TL;DR A phishing email from a UAE law firm domain passed SPF, DKIM, and DMARC with compauth=100, sent through Google infrastructure. The message impersonated a legal document-sharing notification with a Review and Sign CTA. The actual CTA link pointed to access[.]genesiscleaningusa[.]com, a subdomain belonging to a US commercial cleaning company. The HTML tooltip on the button displayed supplier[.]coupahost[.]com, a Coupa procurement portal URL that did not match the actual destination. The To header addressed a different domain (hhslawyers[.]com) than the From domain (hhslawyer[.]ae), and the actual recipient was BCC'd. Microsoft scored the message at SCL=5. Four mailboxes were quarantined. Themis flagged credential theft targeting VIP recipients at 57% confidence.
Severity: High Credential Harvesting Brand Impersonation MITRE: {'id': 'T1566.002', 'name': 'Phishing: Spearphishing Link'} MITRE: {'id': 'T1036.005', 'name': 'Masquerading: Match Legitimate Name or Location'} MITRE: {'id': 'T1204.001', 'name': 'User Execution: Malicious Link'}

The authentication was perfect. The brand looked credible. The button linked to a cleaning company.
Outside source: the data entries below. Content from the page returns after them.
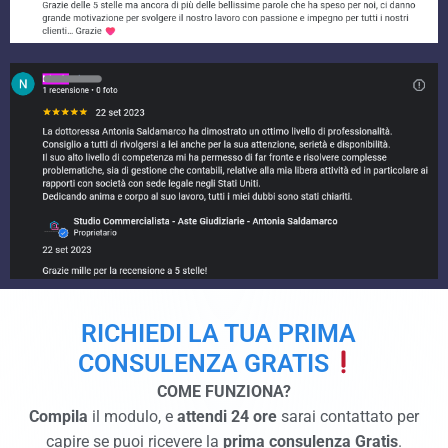
RICHIEDI LA TUA PRIMA
CONSULENZA GRATIS
COME FUNZIONA?
Compila
il modulo, e
attendi 24 ore
sarai contattato per
capire se puoi ricevere la
prima consulenza Gratis
.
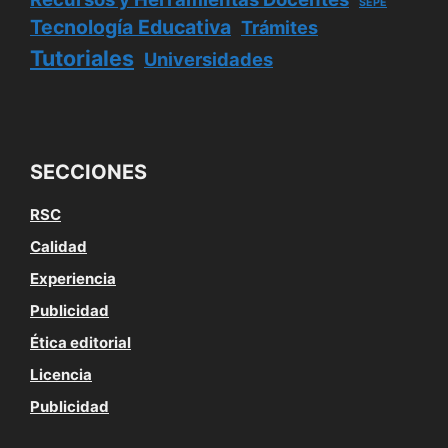
SEPE
Tecnología Educativa
Trámites
Tutoriales
Universidades
SECCIONES
RSC
Calidad
Experiencia
Publicidad
Ética editorial
Licencia
Publicidad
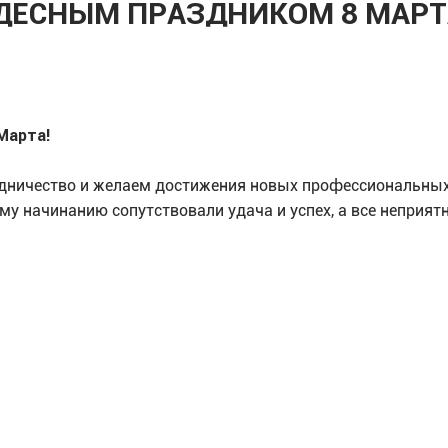
УДЕСНЫМ ПРАЗДНИКОМ 8 МАРТ
Марта!
удничество и желаем достижения новых профессиональных
у начинанию сопутствовали удача и успех, а все неприят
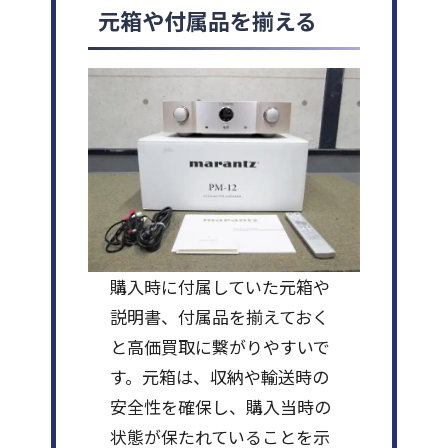
元箱や付属品を揃える
購入時に付属していた元箱や
説明書、付属品を揃えておく
と高価買取に繋がりやすいで
す。元箱は、収納や輸送時の
安全性を確保し、購入当時の
状態が保たれていることを示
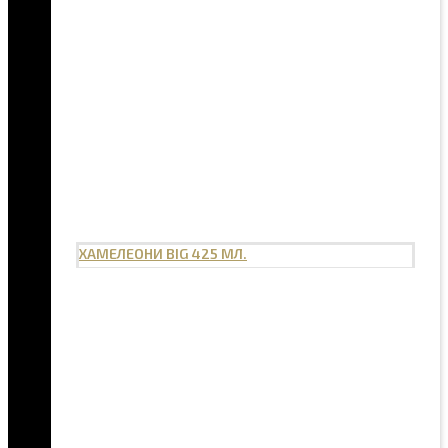
ХАМЕЛЕОНИ BIG 425 МЛ.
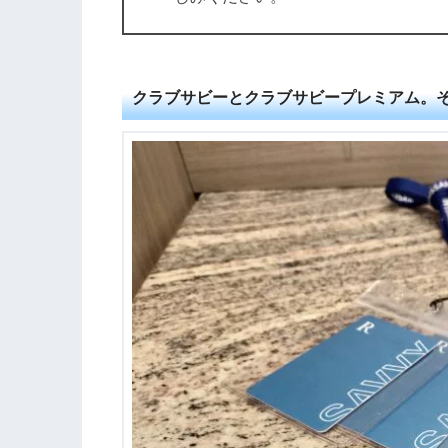
クラブサビーとクラブサビープレミアム。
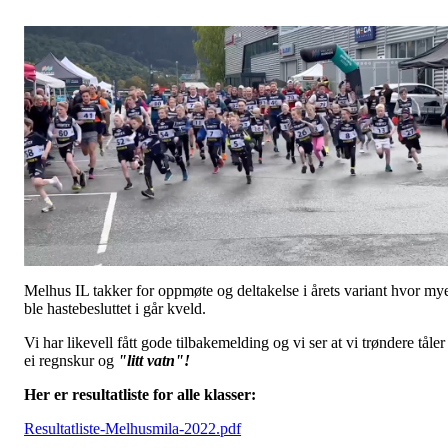
Melhus IL takker for oppmøte og deltakelse i årets variant hvor my
ble hastebesluttet i går kveld.
Vi har likevell fått gode tilbakemelding og vi ser at vi trøndere tåler
ei regnskur og
"litt vatn"!
Her er resultatliste for alle klasser:
Resultatliste-Melhusmila-2022.pdf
A message from t[.]manzoor@hhslawyer[.]ae arrived at a global specialty ingredients manufacturer presenting itself as a shared legal document notification. The email displayed the branding of a UAE-based law firm, referenced document #01179 for "Legal Consulting Services, Statement and Proposals," and included a blue "Review Document" button. SPF, DKIM, and DMARC all passed with compauth=100. The message was sent through Google's mail infrastructure with a valid DKIM signature under the hhslawyer[.]ae domain.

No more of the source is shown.